Most experiments at CERN look for evidence for -or against - scientific hypotheses. To pick an example at random, that could be the existence of a new particle - the Higgs boson perhaps. After collecting a lot of data to search for the Higgs boson, the question is how to link the numbers that emerge to the existence of the hypothetical particle? What is needed is a way to give meaning to the result by converting the data into a probability that expresses the evidence that the particle exists. Physicists talk about probability because the most interesting results in experimental physics are often close to the limit of what is observable with existing technology, so conclusions can seldom be reached with absolute certainty. Moreover, it is important to communicate the results of an experiment in such a way that other researchers can judge how strong the experimental evidence is for - or against - the hypothesis under test.
Sigma, the standard deviation, is the quantity used most often by physicists to express the strength of evidence for a new phenomenon. It is the way they measure the distance between the data observed and the data expected if there were no new phenomenon. A small distance - or sigma - is expected if the result is due to statistical fluctuations. A large Sigma is improbable from fluctuations alone, and so is taken as evidence for a new phenomenon.

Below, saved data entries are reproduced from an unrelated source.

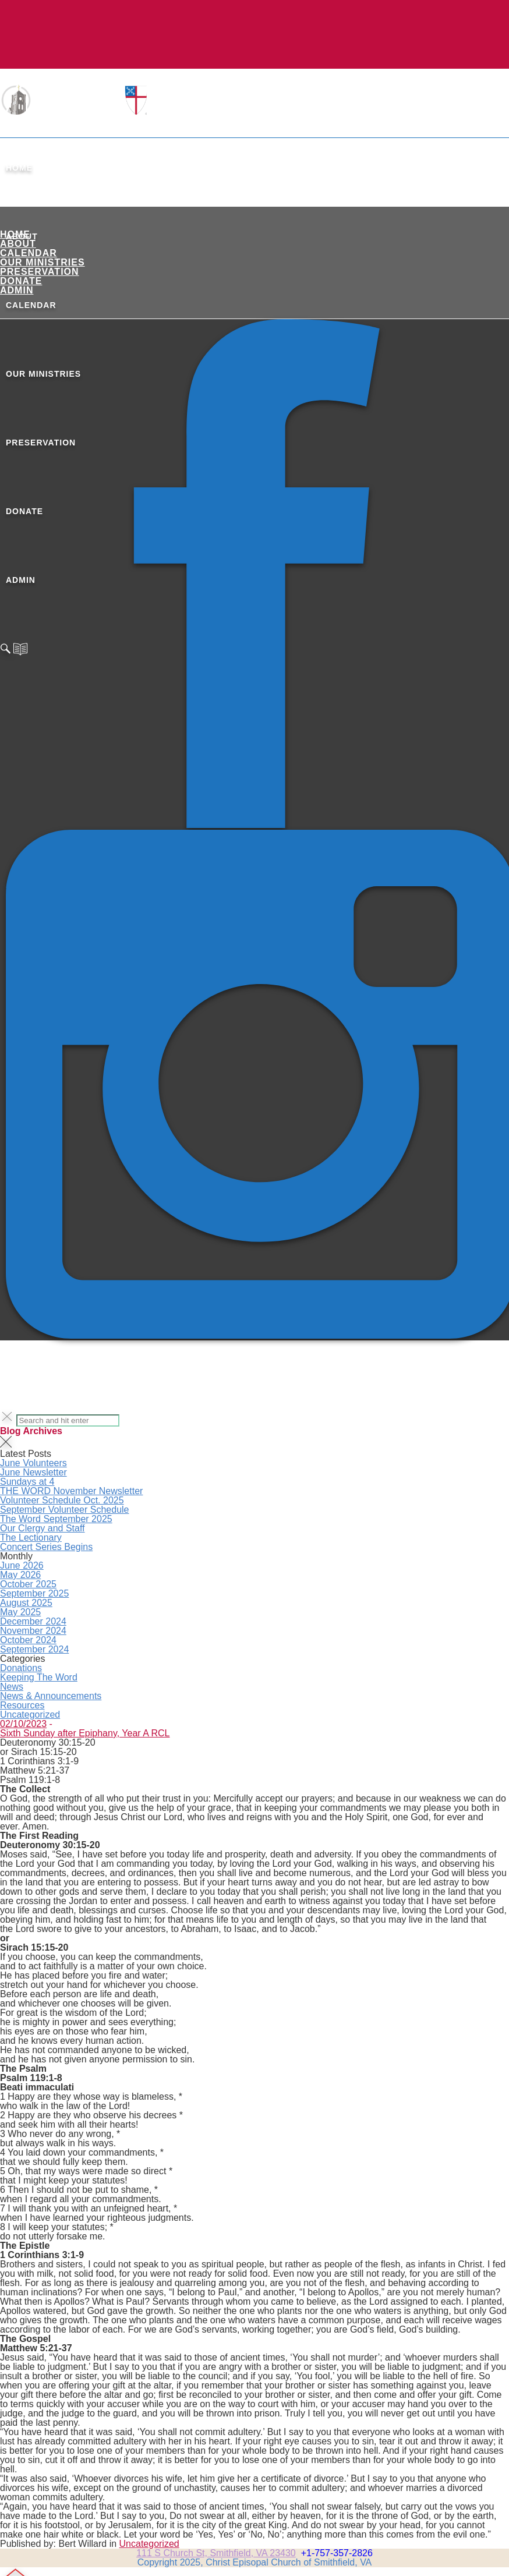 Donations (21, 1668)
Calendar (28, 253)
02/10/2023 (23, 1724)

A recent example is the evidence for a Higgs boson with a mass of about 115 GeV coming from data acquired in the last year of LEP running. Taking, for example, the ALEPH experiment alone, the Higgs signal was a '3.2 sigma effect'. What that means is best understood by taking a more familiar example. Toss a fair coin and you know there is an equal chance of getting heads or tails. Toss several supposedly fair coins many times, and it would be extremely unusual if all gave 50% heads and 50% tails. Instead, the results from all the coins will follow a bell-shaped distribution, like the one shown on the next page. A perfectly fair coin would appear near the centre of the curve, near the mean of the distribution. If the coin were biased it would appear away from the mean. If after 100 tosses you got 55 heads and 45 tails, then the result would be just one sigma from the mean. The probability with an unbiased coin to be at least this far away from the mean is 32%. Put another way, the probability that the coin is biased is 68%. If you observed 60 heads, that would be a two-sigma deviation, and the probability for that with an unbiased coin is about 5%. The larger the difference between heads and tails, the greater the sigma from the mean, and the stronger the evidence for a biased coin. At a deviation of five sigma - 75 heads - the probability for a perfectly fair coin to produce the result is just 1 in 2 million. A gambler would be quite justified in suspecting that there was something fishy going on.

In a 100-throw coin tossing experiment, the probability that the coin is biased increases the further the result is from the centre of the curve. A 50/50 result would fall right at the centre, that's to say, on the mean. For a result of 55/45, the probability that the coin is biased is 68% - a one sigma effect in statistical parlance. That probability increases to 95.5% for two sigma, 99.75% for three sigma and so on.

In the case of particle physics the meaning of sigma is the same. ALEPH's 3.2 sigma effect means the probability that it is due to a statistical fluctuation is about 0.2%. To the layman, that sounds like overwhelming odds, but to the physicist it is not. It means that if the experiment were to be repeated one thousand times, and there was no Higgs boson near 115 GeV, only two repetitions would give a result of 3.2 sigma. So it might not happen very often but it could happen. Try it for yourself - if you have a thousand 'identical' coins and a little spare time!
Physicists have precise rules for dealing with standard deviations. Three sigma or more is considered evidence for a new phenomenon, but a discovery can only be claimed for a five sigma affect or more. So taken alone, ALEPH's result looks like fair evidence for the Higgs boson, but when all the LEP experiments are taken together, the sigma is substantially less. Interesting, but not, alas, evidence for the Higgs boson.